(Source data)

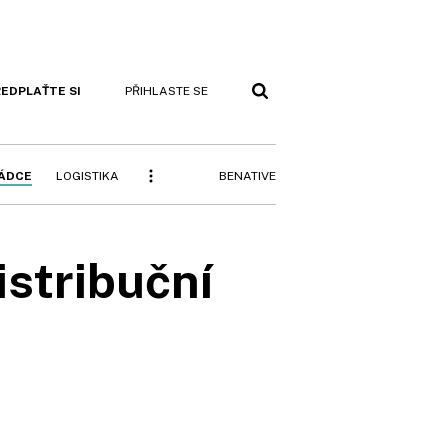
EDPLAŤTE SI
PŘIHLASTE SE
BENATIVE
RÁDCE
LOGISTIKA
istribuční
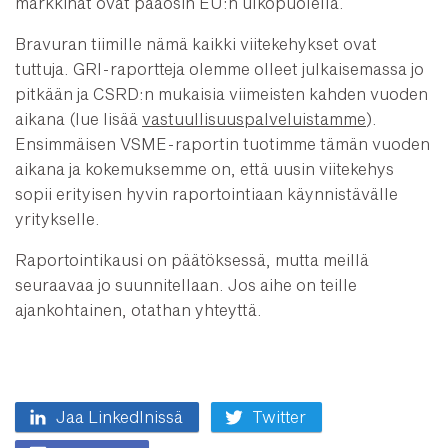
markkinat ovat pääosin EU:n ulkopuolella.
Bravuran tiimille nämä kaikki viitekehykset ovat
tuttuja. GRI-raportteja olemme olleet julkaisemassa jo
pitkään ja CSRD:n mukaisia viimeisten kahden vuoden
aikana (lue lisää
vastuullisuuspalveluistamme
).
Ensimmäisen VSME-raportin tuotimme tämän vuoden
aikana ja kokemuksemme on, että uusin viitekehys
sopii erityisen hyvin raportointiaan käynnistävälle
yritykselle.
Raportointikausi on päätöksessä, mutta meillä
seuraavaa jo suunnitellaan. Jos aihe on teille
ajankohtainen, otathan yhteyttä.
Jaa LinkedInissä
Twitter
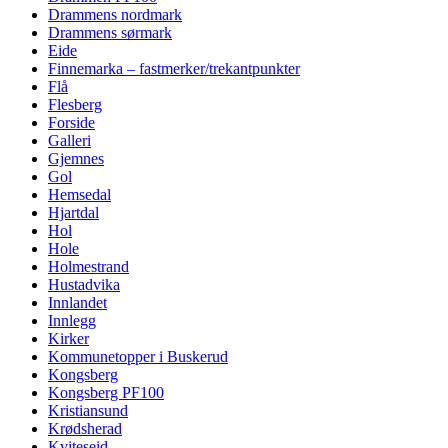
Drammens nordmark
Drammens sørmark
Eide
Finnemarka – fastmerker/trekantpunkter
Flå
Flesberg
Forside
Galleri
Gjemnes
Gol
Hemsedal
Hjartdal
Hol
Hole
Holmestrand
Hustadvika
Innlandet
Innlegg
Kirker
Kommunetopper i Buskerud
Kongsberg
Kongsberg PF100
Kristiansund
Krødsherad
Kviteseid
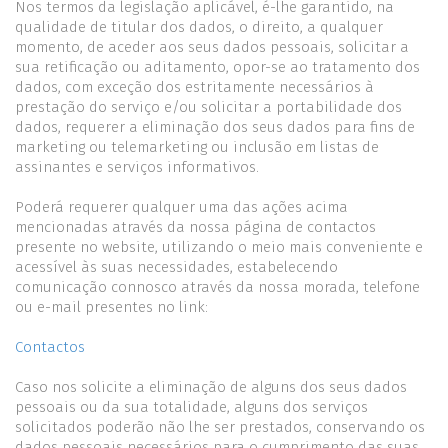
Nos termos da legislação aplicável, é-lhe garantido, na
qualidade de titular dos dados, o direito, a qualquer
momento, de aceder aos seus dados pessoais, solicitar a
sua retificação ou aditamento, opor-se ao tratamento dos
dados, com exceção dos estritamente necessários à
prestação do serviço e/ou solicitar a portabilidade dos
dados, requerer a eliminação dos seus dados para fins de
marketing ou telemarketing ou inclusão em listas de
assinantes e serviços informativos.
Poderá requerer qualquer uma das ações acima
mencionadas através da nossa página de contactos
presente no website, utilizando o meio mais conveniente e
acessível às suas necessidades, estabelecendo
comunicação connosco através da nossa morada, telefone
ou e-mail presentes no link:
Contactos
Caso nos solicite a eliminação de alguns dos seus dados
pessoais ou da sua totalidade, alguns dos serviços
solicitados poderão não lhe ser prestados, conservando os
dados pessoais necessários para o cumprimento das suas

[Task statement] Write out every line of the entries above exactly, and omit their pictures.

[Solution for this problem]
EDPLAŤTE SI
PŘIHLASTE SE
BENATIVE
RÁDCE
LOGISTIKA
istribuční
markkinat ovat pääosin EU:n ulkopuolella.
Bravuran tiimille nämä kaikki viitekehykset ovat
tuttuja. GRI-raportteja olemme olleet julkaisemassa jo
pitkään ja CSRD:n mukaisia viimeisten kahden vuoden
aikana (lue lisää
vastuullisuuspalveluistamme
).
Ensimmäisen VSME-raportin tuotimme tämän vuoden
aikana ja kokemuksemme on, että uusin viitekehys
sopii erityisen hyvin raportointiaan käynnistävälle
yritykselle.
Raportointikausi on päätöksessä, mutta meillä
seuraavaa jo suunnitellaan. Jos aihe on teille
ajankohtainen, otathan yhteyttä.
Jaa LinkedInissä
Twitter
Drammens nordmark
Drammens sørmark
Eide
Finnemarka – fastmerker/trekantpunkter
Flå
Flesberg
Forside
Galleri
Gjemnes
Gol
Hemsedal
Hjartdal
Hol
Hole
Holmestrand
Hustadvika
Innlandet
Innlegg
Kirker
Kommunetopper i Buskerud
Kongsberg
Kongsberg PF100
Kristiansund
Krødsherad
Kviteseid
Nos termos da legislação aplicável, é-lhe garantido, na
qualidade de titular dos dados, o direito, a qualquer
momento, de aceder aos seus dados pessoais, solicitar a
sua retificação ou aditamento, opor-se ao tratamento dos
dados, com exceção dos estritamente necessários à
prestação do serviço e/ou solicitar a portabilidade dos
dados, requerer a eliminação dos seus dados para fins de
marketing ou telemarketing ou inclusão em listas de
assinantes e serviços informativos.
Poderá requerer qualquer uma das ações acima
mencionadas através da nossa página de contactos
presente no website, utilizando o meio mais conveniente e
acessível às suas necessidades, estabelecendo
comunicação connosco através da nossa morada, telefone
ou e-mail presentes no link:
Contactos
Caso nos solicite a eliminação de alguns dos seus dados
pessoais ou da sua totalidade, alguns dos serviços
solicitados poderão não lhe ser prestados, conservando os
dados pessoais necessários para o cumprimento das suas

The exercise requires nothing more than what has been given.